RAW DATA
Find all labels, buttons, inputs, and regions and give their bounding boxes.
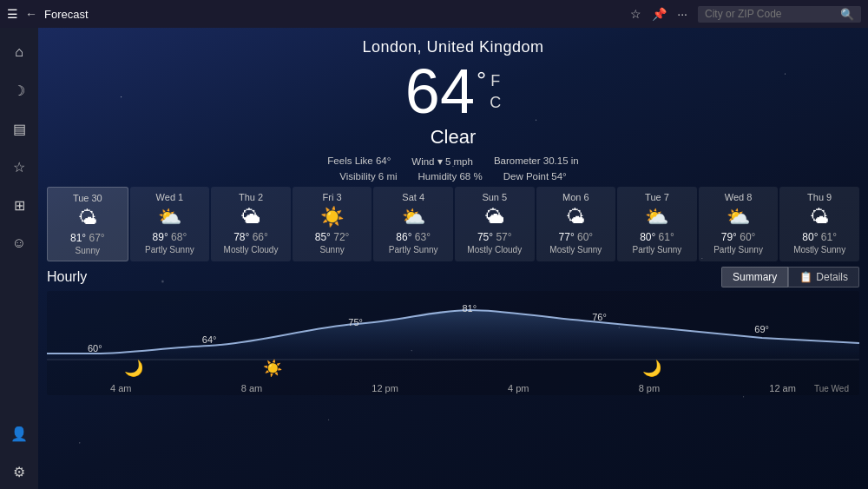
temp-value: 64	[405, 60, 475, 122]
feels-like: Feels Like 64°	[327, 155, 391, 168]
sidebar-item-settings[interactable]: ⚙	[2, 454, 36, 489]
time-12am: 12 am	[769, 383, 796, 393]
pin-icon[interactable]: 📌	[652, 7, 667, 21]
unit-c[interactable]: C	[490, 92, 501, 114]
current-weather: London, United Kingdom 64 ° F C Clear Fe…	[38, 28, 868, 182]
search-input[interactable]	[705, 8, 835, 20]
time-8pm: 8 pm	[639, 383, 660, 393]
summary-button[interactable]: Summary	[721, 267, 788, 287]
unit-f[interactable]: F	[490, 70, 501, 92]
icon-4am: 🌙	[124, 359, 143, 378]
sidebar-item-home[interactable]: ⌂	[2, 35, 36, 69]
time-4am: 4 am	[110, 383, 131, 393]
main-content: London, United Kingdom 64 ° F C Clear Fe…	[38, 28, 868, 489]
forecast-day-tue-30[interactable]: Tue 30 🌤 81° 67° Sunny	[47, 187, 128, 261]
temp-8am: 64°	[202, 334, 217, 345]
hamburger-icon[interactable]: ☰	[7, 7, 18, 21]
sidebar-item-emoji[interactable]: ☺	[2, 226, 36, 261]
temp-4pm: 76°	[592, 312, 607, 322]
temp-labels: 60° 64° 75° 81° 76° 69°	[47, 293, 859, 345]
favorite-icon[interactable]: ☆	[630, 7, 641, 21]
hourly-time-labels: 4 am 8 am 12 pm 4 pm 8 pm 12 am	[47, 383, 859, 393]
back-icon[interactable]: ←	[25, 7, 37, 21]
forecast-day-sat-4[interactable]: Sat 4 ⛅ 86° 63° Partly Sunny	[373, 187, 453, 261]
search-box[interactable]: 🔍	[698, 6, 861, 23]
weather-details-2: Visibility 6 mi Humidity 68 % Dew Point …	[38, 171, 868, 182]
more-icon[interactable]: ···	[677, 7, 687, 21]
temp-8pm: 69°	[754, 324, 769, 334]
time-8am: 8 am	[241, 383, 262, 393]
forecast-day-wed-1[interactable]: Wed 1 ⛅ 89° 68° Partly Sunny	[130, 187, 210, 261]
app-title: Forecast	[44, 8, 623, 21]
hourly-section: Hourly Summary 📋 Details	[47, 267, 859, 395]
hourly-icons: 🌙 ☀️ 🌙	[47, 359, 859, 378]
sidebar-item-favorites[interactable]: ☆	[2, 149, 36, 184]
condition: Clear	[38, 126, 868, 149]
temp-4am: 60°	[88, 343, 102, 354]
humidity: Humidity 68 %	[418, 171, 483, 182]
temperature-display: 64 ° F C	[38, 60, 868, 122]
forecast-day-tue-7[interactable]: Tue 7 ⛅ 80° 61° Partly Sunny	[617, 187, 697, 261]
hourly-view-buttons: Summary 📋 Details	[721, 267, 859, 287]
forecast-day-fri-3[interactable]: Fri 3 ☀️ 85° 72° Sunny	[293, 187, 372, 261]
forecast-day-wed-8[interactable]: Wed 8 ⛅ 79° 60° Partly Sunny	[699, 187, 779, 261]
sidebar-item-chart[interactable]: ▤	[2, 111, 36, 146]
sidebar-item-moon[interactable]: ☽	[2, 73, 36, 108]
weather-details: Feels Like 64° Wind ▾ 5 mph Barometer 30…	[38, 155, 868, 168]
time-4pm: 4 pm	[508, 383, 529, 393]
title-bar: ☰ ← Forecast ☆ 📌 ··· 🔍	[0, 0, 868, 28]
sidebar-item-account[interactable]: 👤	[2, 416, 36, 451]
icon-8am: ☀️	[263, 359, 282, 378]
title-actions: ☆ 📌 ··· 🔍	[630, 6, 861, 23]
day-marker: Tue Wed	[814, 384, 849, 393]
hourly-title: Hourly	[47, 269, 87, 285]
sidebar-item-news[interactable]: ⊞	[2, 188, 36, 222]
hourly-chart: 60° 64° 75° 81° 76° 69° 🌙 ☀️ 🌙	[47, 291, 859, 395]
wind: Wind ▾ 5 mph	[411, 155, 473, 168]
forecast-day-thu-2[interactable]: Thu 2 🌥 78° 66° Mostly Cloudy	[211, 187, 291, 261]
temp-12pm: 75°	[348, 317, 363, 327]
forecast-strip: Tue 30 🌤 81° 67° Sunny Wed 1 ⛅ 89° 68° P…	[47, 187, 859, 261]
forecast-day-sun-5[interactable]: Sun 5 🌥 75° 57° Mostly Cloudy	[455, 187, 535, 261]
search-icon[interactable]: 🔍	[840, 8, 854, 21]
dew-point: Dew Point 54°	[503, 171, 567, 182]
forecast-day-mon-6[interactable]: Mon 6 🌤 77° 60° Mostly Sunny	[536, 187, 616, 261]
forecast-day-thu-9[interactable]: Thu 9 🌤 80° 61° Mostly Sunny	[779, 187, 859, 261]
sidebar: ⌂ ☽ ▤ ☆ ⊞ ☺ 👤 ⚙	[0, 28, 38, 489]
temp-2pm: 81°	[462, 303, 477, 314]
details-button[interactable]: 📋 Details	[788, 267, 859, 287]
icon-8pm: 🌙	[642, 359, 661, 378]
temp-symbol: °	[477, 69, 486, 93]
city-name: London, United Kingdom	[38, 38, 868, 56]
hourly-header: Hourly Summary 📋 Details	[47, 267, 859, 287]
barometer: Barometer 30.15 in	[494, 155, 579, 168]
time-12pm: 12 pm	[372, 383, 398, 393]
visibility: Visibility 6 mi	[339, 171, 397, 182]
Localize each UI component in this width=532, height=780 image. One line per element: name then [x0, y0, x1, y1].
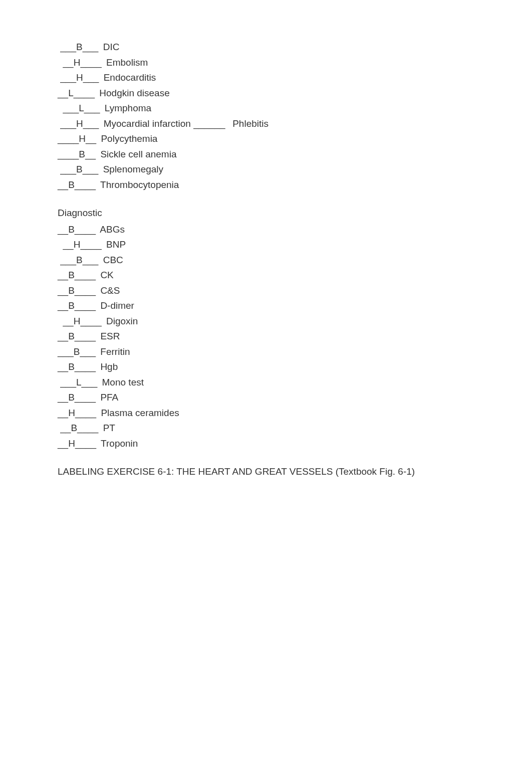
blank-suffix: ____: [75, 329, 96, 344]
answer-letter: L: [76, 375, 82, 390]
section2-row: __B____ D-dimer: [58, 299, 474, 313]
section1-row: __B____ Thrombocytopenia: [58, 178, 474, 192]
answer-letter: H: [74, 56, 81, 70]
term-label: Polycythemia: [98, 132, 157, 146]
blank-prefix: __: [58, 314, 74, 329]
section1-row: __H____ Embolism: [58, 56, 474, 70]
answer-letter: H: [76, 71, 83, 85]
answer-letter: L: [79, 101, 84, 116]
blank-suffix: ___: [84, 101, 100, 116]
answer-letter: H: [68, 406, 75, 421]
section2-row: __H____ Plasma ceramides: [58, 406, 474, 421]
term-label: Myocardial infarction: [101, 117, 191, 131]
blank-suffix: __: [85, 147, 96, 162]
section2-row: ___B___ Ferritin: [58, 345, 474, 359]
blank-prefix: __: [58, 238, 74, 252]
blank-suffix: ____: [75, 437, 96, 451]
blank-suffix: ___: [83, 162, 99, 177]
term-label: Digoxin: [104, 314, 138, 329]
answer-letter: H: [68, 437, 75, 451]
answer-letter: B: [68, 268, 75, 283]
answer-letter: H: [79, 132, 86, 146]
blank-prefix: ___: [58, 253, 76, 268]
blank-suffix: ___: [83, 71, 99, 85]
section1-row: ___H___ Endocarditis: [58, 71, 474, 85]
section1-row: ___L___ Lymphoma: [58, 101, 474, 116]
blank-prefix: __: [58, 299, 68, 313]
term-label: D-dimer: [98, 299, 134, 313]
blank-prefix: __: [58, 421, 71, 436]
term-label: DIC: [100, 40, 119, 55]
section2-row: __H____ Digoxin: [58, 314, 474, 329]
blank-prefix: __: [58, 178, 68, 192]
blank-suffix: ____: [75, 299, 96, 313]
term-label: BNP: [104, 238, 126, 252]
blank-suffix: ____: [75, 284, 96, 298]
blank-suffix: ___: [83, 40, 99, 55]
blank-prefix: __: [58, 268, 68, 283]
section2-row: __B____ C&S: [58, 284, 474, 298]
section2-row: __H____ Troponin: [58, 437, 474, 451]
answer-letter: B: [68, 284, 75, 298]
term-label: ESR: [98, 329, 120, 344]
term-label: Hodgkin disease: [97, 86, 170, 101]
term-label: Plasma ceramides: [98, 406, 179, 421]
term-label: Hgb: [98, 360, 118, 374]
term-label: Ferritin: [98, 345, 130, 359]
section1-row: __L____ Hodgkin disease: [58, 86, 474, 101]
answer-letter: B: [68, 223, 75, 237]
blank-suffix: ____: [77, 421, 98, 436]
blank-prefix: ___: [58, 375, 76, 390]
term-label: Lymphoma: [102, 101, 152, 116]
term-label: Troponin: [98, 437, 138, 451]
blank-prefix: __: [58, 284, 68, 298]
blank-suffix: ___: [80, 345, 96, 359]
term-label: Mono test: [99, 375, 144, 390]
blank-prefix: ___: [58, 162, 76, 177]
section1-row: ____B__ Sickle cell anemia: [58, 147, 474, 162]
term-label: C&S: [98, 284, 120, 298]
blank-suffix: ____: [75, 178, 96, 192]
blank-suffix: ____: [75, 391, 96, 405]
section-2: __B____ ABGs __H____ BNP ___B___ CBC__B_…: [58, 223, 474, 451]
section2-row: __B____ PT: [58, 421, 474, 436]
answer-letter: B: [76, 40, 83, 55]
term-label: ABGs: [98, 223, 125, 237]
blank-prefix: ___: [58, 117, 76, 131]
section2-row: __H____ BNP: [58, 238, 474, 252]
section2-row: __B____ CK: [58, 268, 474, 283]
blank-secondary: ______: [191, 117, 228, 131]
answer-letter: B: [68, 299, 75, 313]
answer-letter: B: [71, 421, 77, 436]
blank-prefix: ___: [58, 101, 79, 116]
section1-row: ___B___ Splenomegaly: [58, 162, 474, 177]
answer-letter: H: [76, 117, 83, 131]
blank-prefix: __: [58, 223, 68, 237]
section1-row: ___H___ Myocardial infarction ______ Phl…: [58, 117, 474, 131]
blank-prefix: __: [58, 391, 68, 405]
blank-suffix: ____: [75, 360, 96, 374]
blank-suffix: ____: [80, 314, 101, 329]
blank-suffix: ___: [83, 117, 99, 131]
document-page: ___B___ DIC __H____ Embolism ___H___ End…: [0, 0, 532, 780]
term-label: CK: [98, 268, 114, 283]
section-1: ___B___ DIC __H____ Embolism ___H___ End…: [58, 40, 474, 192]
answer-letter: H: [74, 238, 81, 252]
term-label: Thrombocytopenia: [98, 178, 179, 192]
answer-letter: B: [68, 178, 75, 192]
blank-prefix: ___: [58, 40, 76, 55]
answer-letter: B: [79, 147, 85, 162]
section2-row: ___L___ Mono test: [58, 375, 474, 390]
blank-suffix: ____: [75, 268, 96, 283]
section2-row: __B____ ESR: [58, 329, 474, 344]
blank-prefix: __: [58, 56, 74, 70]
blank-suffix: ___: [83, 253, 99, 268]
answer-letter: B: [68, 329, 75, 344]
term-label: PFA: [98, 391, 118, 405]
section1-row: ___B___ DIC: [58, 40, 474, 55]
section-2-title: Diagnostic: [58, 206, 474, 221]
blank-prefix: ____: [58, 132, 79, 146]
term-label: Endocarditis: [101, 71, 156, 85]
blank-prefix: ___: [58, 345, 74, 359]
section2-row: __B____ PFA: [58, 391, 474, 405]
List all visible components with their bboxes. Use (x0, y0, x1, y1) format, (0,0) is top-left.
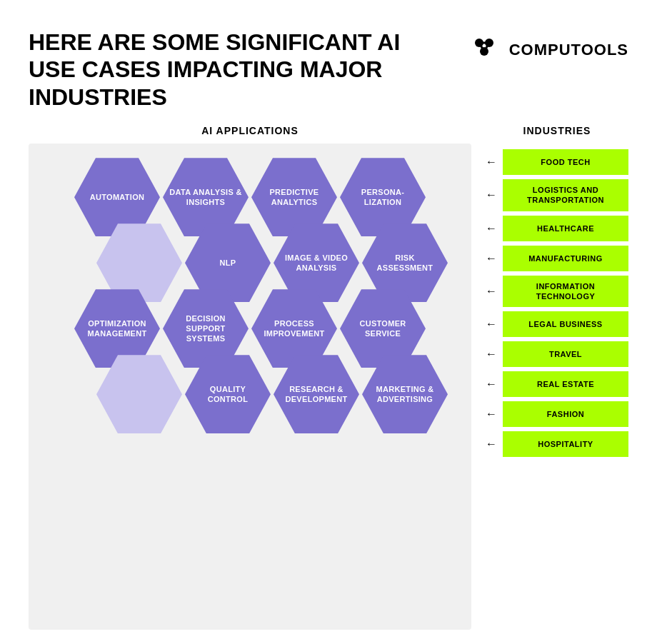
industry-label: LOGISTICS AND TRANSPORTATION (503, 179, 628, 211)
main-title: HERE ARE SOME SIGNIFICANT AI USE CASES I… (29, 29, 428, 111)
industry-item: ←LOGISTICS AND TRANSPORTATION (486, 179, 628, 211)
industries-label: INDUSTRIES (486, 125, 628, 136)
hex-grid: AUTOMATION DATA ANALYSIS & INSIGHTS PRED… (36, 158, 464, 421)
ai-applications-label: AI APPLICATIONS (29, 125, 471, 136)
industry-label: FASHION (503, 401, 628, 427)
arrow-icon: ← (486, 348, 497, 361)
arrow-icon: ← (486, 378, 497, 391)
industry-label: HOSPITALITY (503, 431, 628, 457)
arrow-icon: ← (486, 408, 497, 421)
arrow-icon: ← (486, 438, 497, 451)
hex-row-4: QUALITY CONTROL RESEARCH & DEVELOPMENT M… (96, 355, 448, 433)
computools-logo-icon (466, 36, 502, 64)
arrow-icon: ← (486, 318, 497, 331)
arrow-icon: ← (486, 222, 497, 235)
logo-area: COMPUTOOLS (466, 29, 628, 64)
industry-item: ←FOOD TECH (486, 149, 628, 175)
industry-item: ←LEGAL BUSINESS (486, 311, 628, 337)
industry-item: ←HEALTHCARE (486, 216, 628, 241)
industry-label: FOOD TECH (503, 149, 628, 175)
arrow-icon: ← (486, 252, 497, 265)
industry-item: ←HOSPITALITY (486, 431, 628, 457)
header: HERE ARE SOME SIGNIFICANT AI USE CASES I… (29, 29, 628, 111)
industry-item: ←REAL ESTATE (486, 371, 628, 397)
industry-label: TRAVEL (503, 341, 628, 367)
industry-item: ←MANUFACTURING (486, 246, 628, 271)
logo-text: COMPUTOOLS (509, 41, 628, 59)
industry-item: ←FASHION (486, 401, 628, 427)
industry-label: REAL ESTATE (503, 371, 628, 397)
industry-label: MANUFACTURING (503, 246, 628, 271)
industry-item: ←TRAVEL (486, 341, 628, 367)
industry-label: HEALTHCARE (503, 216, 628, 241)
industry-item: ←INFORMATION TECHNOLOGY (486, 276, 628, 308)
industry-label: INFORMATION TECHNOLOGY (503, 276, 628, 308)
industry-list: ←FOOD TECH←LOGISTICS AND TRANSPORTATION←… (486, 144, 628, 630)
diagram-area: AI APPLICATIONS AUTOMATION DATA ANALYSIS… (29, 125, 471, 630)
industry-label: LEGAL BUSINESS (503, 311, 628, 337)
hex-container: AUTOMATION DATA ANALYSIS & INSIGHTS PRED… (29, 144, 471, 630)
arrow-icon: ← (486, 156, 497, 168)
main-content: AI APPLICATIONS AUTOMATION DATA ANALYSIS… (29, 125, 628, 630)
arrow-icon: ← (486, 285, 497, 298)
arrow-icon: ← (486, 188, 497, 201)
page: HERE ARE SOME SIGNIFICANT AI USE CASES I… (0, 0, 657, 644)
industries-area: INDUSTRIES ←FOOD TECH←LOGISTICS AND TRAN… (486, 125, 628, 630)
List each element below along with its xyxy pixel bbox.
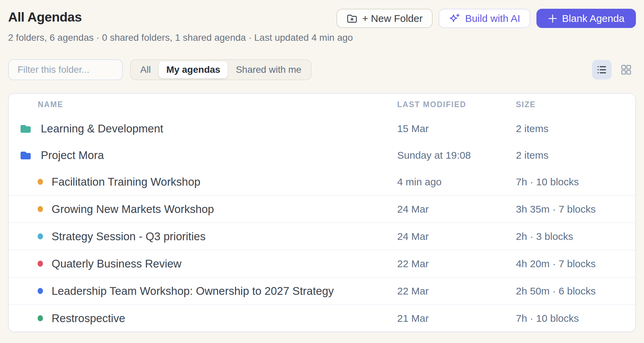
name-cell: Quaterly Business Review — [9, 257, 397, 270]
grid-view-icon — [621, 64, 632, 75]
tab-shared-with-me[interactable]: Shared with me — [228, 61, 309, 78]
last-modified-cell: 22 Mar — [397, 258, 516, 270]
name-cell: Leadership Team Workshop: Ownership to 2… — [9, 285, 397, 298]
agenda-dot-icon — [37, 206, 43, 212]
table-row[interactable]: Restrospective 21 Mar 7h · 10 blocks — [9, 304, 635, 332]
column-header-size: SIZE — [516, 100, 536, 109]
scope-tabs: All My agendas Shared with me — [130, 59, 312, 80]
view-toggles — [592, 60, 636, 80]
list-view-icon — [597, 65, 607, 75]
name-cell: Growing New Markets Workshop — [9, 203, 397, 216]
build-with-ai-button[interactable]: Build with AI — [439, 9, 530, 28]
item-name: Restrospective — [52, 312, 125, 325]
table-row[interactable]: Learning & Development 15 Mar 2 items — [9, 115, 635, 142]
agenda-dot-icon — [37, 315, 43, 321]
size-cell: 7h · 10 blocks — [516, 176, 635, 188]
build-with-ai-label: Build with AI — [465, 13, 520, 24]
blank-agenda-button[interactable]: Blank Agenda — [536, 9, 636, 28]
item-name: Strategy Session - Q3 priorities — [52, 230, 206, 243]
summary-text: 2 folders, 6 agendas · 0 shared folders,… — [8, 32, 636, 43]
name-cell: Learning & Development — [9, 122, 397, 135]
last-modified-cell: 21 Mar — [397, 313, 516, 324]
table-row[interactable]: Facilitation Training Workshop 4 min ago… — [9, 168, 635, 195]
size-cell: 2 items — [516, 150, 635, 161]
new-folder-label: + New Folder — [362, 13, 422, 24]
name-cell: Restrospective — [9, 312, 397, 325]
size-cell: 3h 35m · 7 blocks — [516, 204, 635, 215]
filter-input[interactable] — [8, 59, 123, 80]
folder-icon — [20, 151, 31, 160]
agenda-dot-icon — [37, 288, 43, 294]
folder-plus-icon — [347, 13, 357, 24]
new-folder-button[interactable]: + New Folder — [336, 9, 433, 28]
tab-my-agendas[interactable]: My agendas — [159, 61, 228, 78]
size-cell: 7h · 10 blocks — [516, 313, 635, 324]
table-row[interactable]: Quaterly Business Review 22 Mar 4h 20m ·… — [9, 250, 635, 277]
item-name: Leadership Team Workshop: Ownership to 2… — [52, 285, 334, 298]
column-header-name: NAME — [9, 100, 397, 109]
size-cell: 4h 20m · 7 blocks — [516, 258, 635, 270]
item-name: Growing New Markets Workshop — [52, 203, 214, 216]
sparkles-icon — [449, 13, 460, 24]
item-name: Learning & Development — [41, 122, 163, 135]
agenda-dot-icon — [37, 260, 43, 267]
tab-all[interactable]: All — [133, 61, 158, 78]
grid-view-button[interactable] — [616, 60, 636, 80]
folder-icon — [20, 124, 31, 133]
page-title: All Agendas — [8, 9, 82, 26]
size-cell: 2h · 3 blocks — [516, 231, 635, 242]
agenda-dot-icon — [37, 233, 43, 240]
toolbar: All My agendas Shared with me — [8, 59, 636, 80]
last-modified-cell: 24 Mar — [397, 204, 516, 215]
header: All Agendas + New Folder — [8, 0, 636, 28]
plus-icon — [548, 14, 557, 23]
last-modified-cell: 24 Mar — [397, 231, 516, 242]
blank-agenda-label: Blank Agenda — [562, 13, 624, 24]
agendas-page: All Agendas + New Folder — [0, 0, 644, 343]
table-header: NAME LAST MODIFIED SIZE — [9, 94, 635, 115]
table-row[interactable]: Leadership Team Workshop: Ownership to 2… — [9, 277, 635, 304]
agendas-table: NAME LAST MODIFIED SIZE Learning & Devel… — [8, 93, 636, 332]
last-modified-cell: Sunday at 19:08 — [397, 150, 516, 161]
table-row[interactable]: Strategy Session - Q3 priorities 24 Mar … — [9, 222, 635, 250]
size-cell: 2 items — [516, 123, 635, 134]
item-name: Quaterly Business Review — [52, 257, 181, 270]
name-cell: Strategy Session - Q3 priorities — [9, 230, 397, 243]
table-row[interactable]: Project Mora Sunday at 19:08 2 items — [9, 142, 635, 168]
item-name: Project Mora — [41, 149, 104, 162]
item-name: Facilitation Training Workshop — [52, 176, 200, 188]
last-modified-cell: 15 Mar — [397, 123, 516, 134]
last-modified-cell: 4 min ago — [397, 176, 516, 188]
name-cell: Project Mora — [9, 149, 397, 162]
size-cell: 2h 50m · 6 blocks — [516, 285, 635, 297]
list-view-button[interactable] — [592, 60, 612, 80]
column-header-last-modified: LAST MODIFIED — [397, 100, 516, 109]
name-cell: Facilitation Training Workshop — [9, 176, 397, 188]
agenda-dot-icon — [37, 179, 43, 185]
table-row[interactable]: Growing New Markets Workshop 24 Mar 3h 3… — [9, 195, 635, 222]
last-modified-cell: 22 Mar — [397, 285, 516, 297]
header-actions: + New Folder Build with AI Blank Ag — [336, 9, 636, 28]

TASK INSTRUCTIONS
Would you please give the number of lines in this material containing the string "Facilitation", with no further text?

SOLUTION TO THIS TASK
3